Alexander E. Merkler, MD, from Weill Cornell Medicine in New York City, and colleagues compared ischemic stroke risk among 1916 adult patients with emergency department visits or hospitalizations with COVID-19 (March 4, 2020 through May 2, 2020) and 1486 adults with emergency department visits or hospitalizations with influenza A/B (Jan 1, 2016, through May 31, 2018).

The researchers found that 1.6% of COVID-19 patients had an acute ischemic stroke. Among patients with stroke, the median age was 69 years and 58% were men. For 26%, stroke was the reason for hospital presentation.

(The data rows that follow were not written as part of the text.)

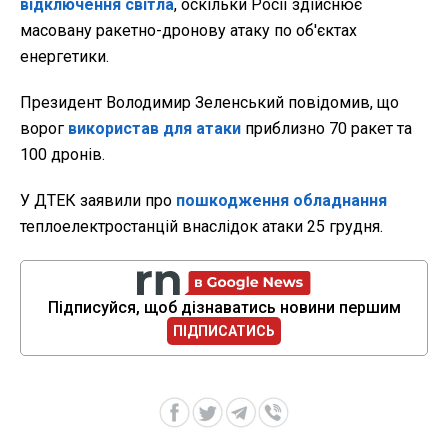
відключення світла
, оскільки Росії здійснює
масовану ракетно-дронову атаку по об'єктах
енергетики.
Президент Володимир Зеленський повідомив, що
ворог
використав для атаки
приблизно 70 ракет та
100 дронів.
У ДТЕК заявили про
пошкодження обладнання
теплоелектростанцій внаслідок атаки 25 грудня.
Підписуйся, щоб дізнаватись новини першим
ПІДПИСАТИСЬ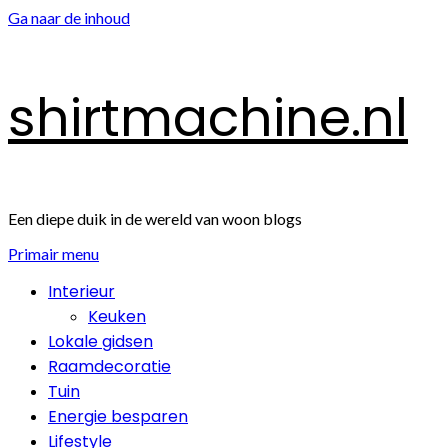
Ga naar de inhoud
shirtmachine.nl
Een diepe duik in de wereld van woon blogs
Primair menu
Interieur
Keuken
Lokale gidsen
Raamdecoratie
Tuin
Energie besparen
Lifestyle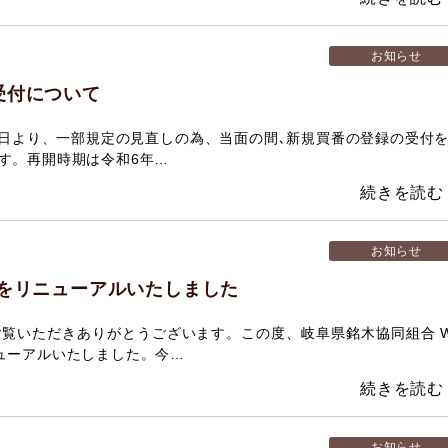
お知らせ
受付について
15日より、一部規定の見直しの為、当面の間､新規買番の登録の受付
す。再開時期は令和6年…
お知らせ
トをリニューアルいたしました
ご覧いただきありがとうございます。この度、岐阜県銘木協同組合 
ューアルいたしました。今…
お知らせ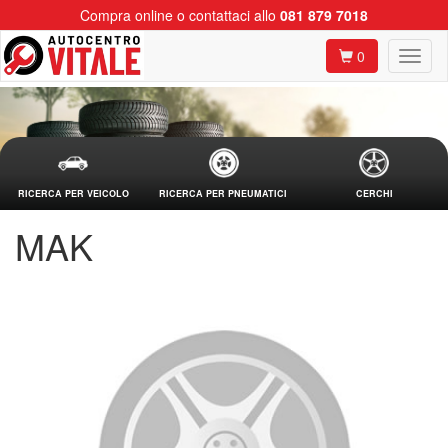
Compra online o contattaci allo
081 879 7018
0
RICERCA PER VEICOLO
RICERCA PER PNEUMATICI
CERCHI
MAK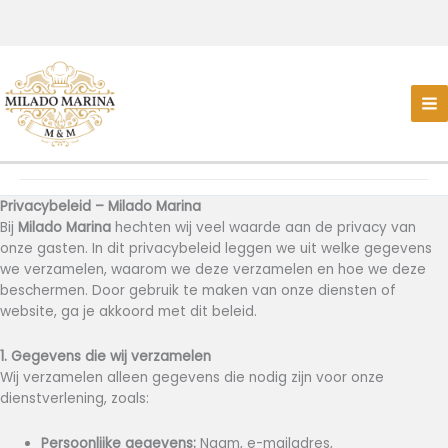
Privacybeleid – Milado Marina
Bij
Milado Marina
hechten wij veel waarde aan de privacy van
onze gasten. In dit privacybeleid leggen we uit welke gegevens
we verzamelen, waarom we deze verzamelen en hoe we deze
beschermen. Door gebruik te maken van onze diensten of
website, ga je akkoord met dit beleid.
1. Gegevens die wij verzamelen
Wij verzamelen alleen gegevens die nodig zijn voor onze
dienstverlening, zoals:
Persoonlijke gegevens:
Naam, e-mailadres,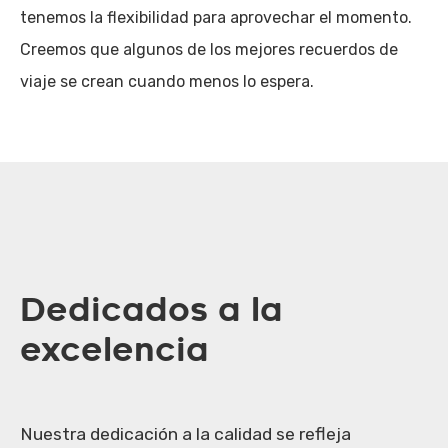
tenemos la flexibilidad para aprovechar el momento.
Creemos que algunos de los mejores recuerdos de
viaje se crean cuando menos lo espera.
Dedicados a la
excelencia
Nuestra dedicación a la calidad se refleja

Among patients with influenza, 0.2% had an acute ischemic stroke. The likelihood of stroke was higher with COVID-19 infection than with influenza infection when adjusting for age, sex, and race (odds ratio, 7.6). When further adjusting for vascular risk factors, viral symptomatology, and intensive care unit admission, the association between stroke and COVID-19 persisted.

“Additional studies are needed to confirm these findings and to investigate possible thrombotic mechanisms associated with COVID-19,” the authors write.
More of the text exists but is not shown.